INTERNATIONAL BUSINESS MACHINES CORPORATION

Inventor(s)

Divyesh Jadav of San Jose CA (US)

Mu Qiao of Belmont CA (US)

Eric Kevin Butler of San Jose CA (US)

DYNAMICALLY FEDERATED DATA BREACH DETECTION - A simplified explanation of the abstract

This abstract first appeared for US patent application 17809021 titled 'DYNAMICALLY FEDERATED DATA BREACH DETECTION

Simplified Explanation

The abstract describes a system where a trained machine learning model and feature information are distributed from a server to multiple client devices. Each client device trains its own machine learning model using local data and constructs an unsupervised model using the feature information. The system then determines when there is a significant difference in performance between the supervised and unsupervised models and proposes changes to the feature information. If the proposed change improves the performance of a client device, it is communicated to a sample set of devices. If the majority of the sampled devices show improved performance, the change is communicated back to the server.

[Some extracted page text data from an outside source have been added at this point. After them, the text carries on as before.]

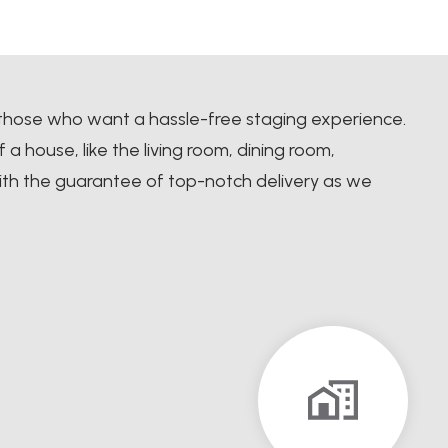
 those who want a hassle-free staging experience.
 house, like the living room, dining room,
th the guarantee of top-notch delivery as we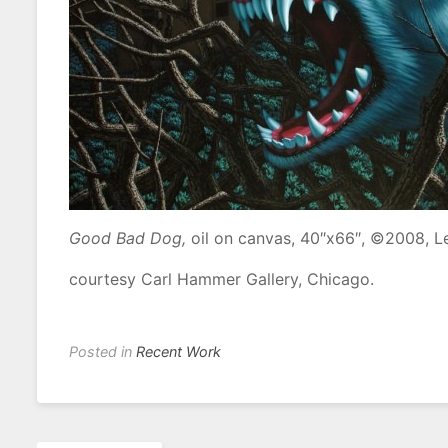
Good Bad Dog,
oil on canvas, 40″x66″, ©2008, L
courtesy Carl Hammer Gallery, Chicago.
Posted in
Recent Work
Post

  • A trained machine learning model and feature information are distributed from a server to multiple client devices.
  • Each client device trains its own machine learning model using local data.
  • Each client device constructs an unsupervised model using the feature information.
  • The system determines when there is a significant performance difference between the supervised and unsupervised models.
  • Proposed changes to the feature information are identified.
  • The proposed change is deployed on one client device.
  • If the proposed change improves the performance of that client device, it is communicated to a sample set of devices.
  • If the majority of the sampled devices show improved performance, the change is communicated back to the server.

Potential Applications

This technology can be applied in various domains where distributed machine learning models are used, such as:

  • Fraud detection systems
  • Anomaly detection in network security
  • Predictive maintenance in industrial settings
  • Personalized recommendation systems

Problems Solved

This technology addresses the following problems:

  • Centralized training of machine learning models may not be feasible or efficient for large-scale deployments.
  • Local data on client devices may have unique characteristics that can improve the performance of the models.
  • The detection performance of supervised and unsupervised models may differ significantly, requiring adjustments to the feature information.

Benefits

The benefits of this technology include:

  • Improved detection performance by leveraging local data and unsupervised models.
  • Efficient distribution of trained models and feature information to client devices.
  • Adaptive system that can identify and communicate changes that improve performance.
  • Reduced reliance on centralized server for model training and updates.


Original Abstract Submitted

A processor distributes, from a server, a trained supervised machine learning (ML) model and supervised and unsupervised feature information to a plurality of client devices; at each client device, trains the supervised ML model using local data to generate a local supervised ML model, constructs a local unsupervised ML model using the unsupervised feature information, and deploys the local supervised and unsupervised ML models; determining when a detection performance difference between the local supervised and unsupervised ML models reaches a threshold; identifies a proposed change to the supervised or unsupervised feature information; deploys the proposed change on one client device; responsive to determining the proposed change improves the detection performance of that client device, communicates the proposed change to a sampled set of client devices; and responsive to determining the proposed change improves the detection performance of a majority of the sampled set, communicates the proposed change to the server.